Waterloo, Ontario based company Research In Motion announced its first quarterly loss since 2005 yesterday. This announcement comes shortly after the resignation of longtime Co-CEO and board member, Jim Balsillie.
Below are the highlights from the quarterly report.
$2.1 billion in cash, cash equivalents, short-term and long-term investments at the end of the
quarter, which increased by approximately $610 million in the quarter
Cash flow from operations of approximately $1.1 billion, up from approximately $900 million in Q3
Revenue of $4.2 billion, down 19% from the third quarter
GAAP net loss in Q4 of $125 million or $0.24 per share diluted; adjusted net income of $418 million or $0.80 per share diluted
BlackBerry smartphone shipments of 11.1 million in Q4, down 21% from Q3
RIM to discontinue providing specific quantitative guidance
RIM provides update on organizational changes
Current CEO, Thorsten Heins, is looking to change RIM’s focus as the company mounts up against continued pressure in the marketplace. Despite the grim report, Heins tries to put a positive spin in the report by saying, “I have assessed many aspects of RIM’s business during my first 10 weeks as CEO. I have confirmed that the Company has substantial strengths that can be further leveraged to improve our financial performance, including RIM’s global network infrastructure, a strong enterprise offering and a large and growing base of more than 77 million subscribers.”

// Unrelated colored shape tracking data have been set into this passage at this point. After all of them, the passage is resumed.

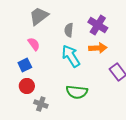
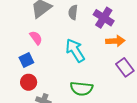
gray semicircle: (69, 30) -> (73, 12), moved
orange arrow: (98, 48) -> (115, 41), moved

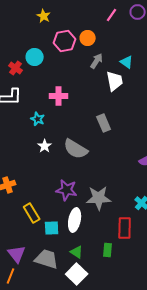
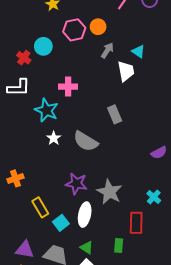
cyan star: (38, 119) -> (46, 110), size x1.6
gray star: (99, 198) -> (109, 192), turned 30
cyan square: (52, 228) -> (61, 223), turned -35
purple triangle: (17, 254) -> (25, 250), turned -42

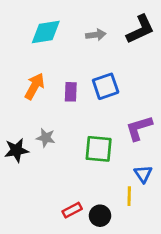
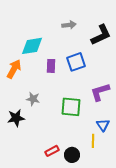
black L-shape: (140, 29) -> (101, 35), moved
cyan diamond: (46, 32) -> (32, 46), moved
orange arrow: (35, 86) -> (14, 69), moved
black star: (16, 150) -> (16, 118), moved

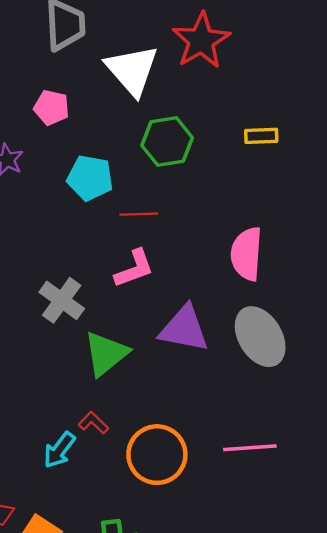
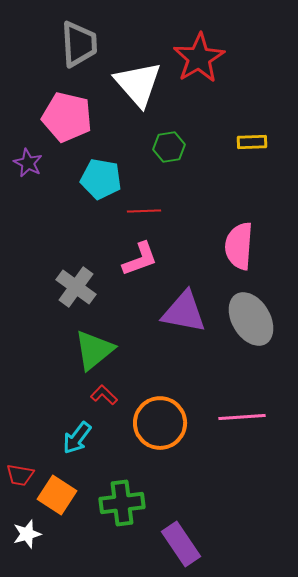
pink pentagon: (51, 108) -> (67, 117), size x1.6
green hexagon: (167, 142) -> (169, 147), size x0.7
green triangle: (106, 354) -> (94, 350), moved
cyan arrow: (59, 450) -> (77, 438), moved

It appears that Heins will be making organizational changes as it was announced the COO, Jim Rowan, and its CTO, David Yach, would be leaving. The company will also leverage its resources toward the corporate marketplace and steer away from the consumer market where it has lost ground against the likes of Apple and Google.
Heins definitely has his work cut out for him. The short term outlook for RIM does not look good as they have a stockpile of devices sitting stagnant on the shelves. They also are supposed to roll out a new line of Blackberry 10 in the near future. It remains to be seen what partnerships the pride of Canada can muster in its bid to recover. It may actually be a good investment in the long term but I wouldn’t bet the farm.